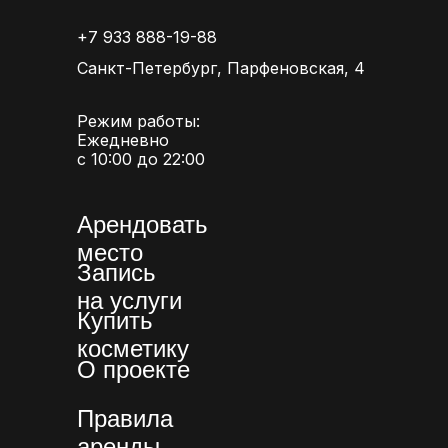
+7 933 888-19-88
Санкт-Петербург, Парфеновская, 4
Режим работы:
Ежедневно
с 10:00 до 22:00
Арендовать
место
Запись
на услуги
Купить
косметику
О проекте
Правила
аренды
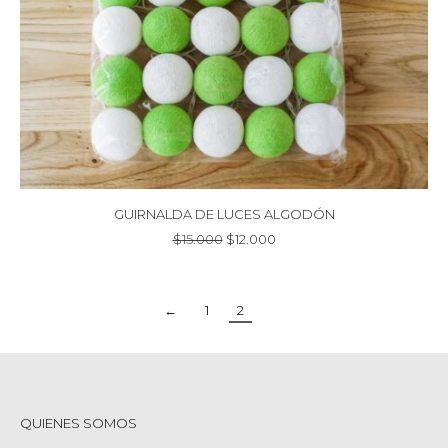
GUIRNALDA DE LUCES ALGODÓN
El
El
$
15.000
$
12.000
precio
precio
original
actual
era:
es:
←
1
2
$15.000.
$12.000.
QUIENES SOMOS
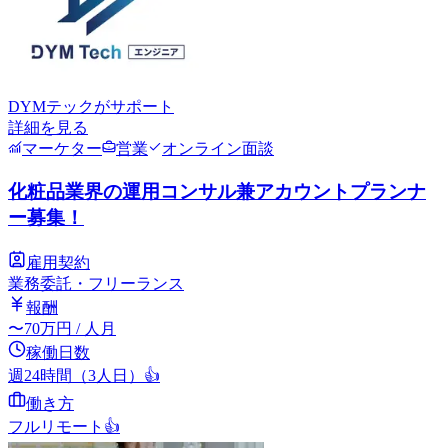
DYMテック
がサポート
詳細を見る
マーケター
営業
オンライン面談
化粧品業界の運用コンサル兼アカウントプランナ
ー募集！
雇用契約
業務委託・フリーランス
報酬
〜
70
万円
/ 人月
稼働日数
週24時間（3人日）
👍
働き方
フルリモート
👍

-----

What is required:
Every line above is to be reproduced verbatim, and the pictures are to be omitted.

Problem solution:
+7 933 888-19-88
Санкт-Петербург, Парфеновская, 4
Режим работы:
Ежедневно
с 10:00 до 22:00
Арендовать
место
Запись
на услуги
Купить
косметику
О проекте
Правила
аренды
GUIRNALDA DE LUCES ALGODÓN
El
El
$
15.000
$
12.000
precio
precio
original
actual
era:
es:
←
1
2
$15.000.
$12.000.
QUIENES SOMOS
DYMテック
がサポート
詳細を見る
マーケター
営業
オンライン面談
化粧品業界の運用コンサル兼アカウントプランナ
ー募集！
雇用契約
業務委託・フリーランス
報酬
〜
70
万円
/ 人月
稼働日数
週24時間（3人日）
👍
働き方
フルリモート
👍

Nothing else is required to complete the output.